Matoaca’s Community Day event held last month was the vision of one person who wanted to bring churches together to celebrate God’s love and have a totally free event that would lead people to Christ without feeling pressured.
“Our goal was if one person gets saved, then the whole thing was worth it,” said Louise Vaughan, event coordinator and member of Matoaca Baptist Church.
Community Day brought six churches together, an olive branch of sorts, not to preach the Gospel, but an opportunity to bring the community together. Nearly 900 adults and children enjoyed the day-long event which furnished a free lunch, inflatables, games, snow cones, and popcorn. Everything in the yard sale was free, so folks could pick through items they may need at home, and articles of clothing to add to their wardrobe. Folks who wanted to enter the free raffle to win one of 50 gas cards, restaurant gift cards, a vacuum cleaner, microwave, to name a few gifts, signed in upon arrival. Walgreens furnished 1,000 backpacks to be filled with various pamphlets provided by vendors attending. The Gideons gave out 250 Bibles, and 34 church members from the six congregations wearing T-shirts with the message “Can I Pray for You” were available if anyone needed to talk.
“You can’t cage people and force them to hear about Jesus,” said Vaughan. “We wanted [those attending] to see love in someone. Sometimes seeing love in a person, you have to wonder that that love has to come from somewhere, and if they have a burden, divorce, financial problems, issues with their children, we were there for them if they wanted to talk about anything.”
Louise was the inspiration behind all of this,” said her pastor, Donald Joyner. “The vision, the inspiration, the driving force; without Louise, Community Day would not have happened.”
The vision for Community Day came after Vaughan was in a church meeting with their music director, Kerry Boyce, and Ashley Sessums, director of Child and Youth Ministry.

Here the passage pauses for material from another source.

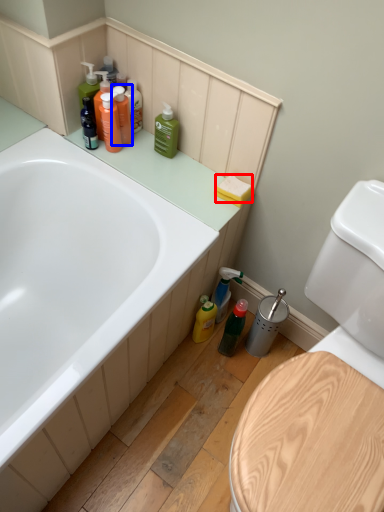 Question: Which object appears farthest to the camera in this image, toilet paper (highlighted by a red box) or cleaning product (highlighted by a blue box)?

Choices:
 (A) toilet paper
 (B) cleaning product

Answer: (B)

Boyce had shared a book he had just read, “Comeback Churches” by Ed Stetzer. The book detailed how over time most churches plateau and then eventually decline. “This laid heavy on his [Boyce’] heart,” said Vaughan. “Our church was not declining, but we have plateaued.”

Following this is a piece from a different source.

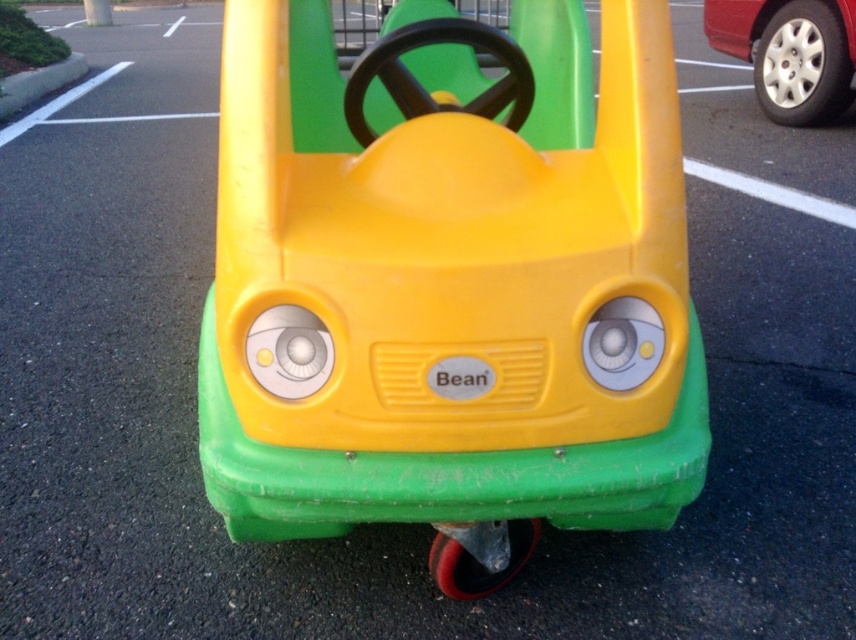 Who is positioned more to the left, yellow plastic toy car at center or metallic silver wheel at upper right?

From the viewer's perspective, yellow plastic toy car at center appears more on the left side.

At what (x,y) coordinates should I click in order to perform the action: click on yellow plastic toy car at center. Please return your answer as a coordinate pair (x, y). The image size is (856, 640). Looking at the image, I should click on (450, 282).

Members of Matoaca Baptist held a meeting to see where they fit in Stetzer’s message and why they were at a plateau. Vaughan said they develop several teams and started with the team’s having a day of prayer. “I was in charge of the events team,” she said. “I had a long list of possibilities, and I asked God to help me with the kind of event that would lead people to Him. Help lead us to an event that He would want us to do.”
Vaughan kept thinking about her dad being a country boy and how, as a kid, she always enjoyed the large barbeque’s he would have. After a few days, she could not quit thinking about those days and felt like it was God talking to her. She visualized a Matoaca Day.
Her first order of business was to reach out to all the churches to come together. “I called a lot of churches, black churches, white churches, other nationalities, left notes…did not get a lot of response, but I tried.”
Eight churches showed up to the first meeting and six decided to participate. Each church donated $500 for the free event. One of the churches that did not wish to participate had a member who wanted to and she raised $250 to donate. The churches participating with Matoaca Baptist were New Hope Baptist, Oak Lawn Baptist, Community Christian Fellowship, Wesley Chapel United Methodist Church, and event host Matoaca Christian Fellowship. It was to be a fall event, but with three rain-outs, they held it over until spring. Vaughan said they would like to see it happen again and look forward to a Community Day in 2018.
Ryan Atchison, Pastor of Matoaca Christian Fellowship for 25 years, thought Vaughan did a fantastic job. “The vision she presented, moving forward – this is just the beginning of the churches coming together,” he said. “Three churches participating broke off from Matoaca Baptist. The olive branch was really big. It put us all together where there is something for everyone. It is a great beginning, a great way to start a relationship [between the] churches. This is only the first installment of things we will be doing together. God is really doing some great work.”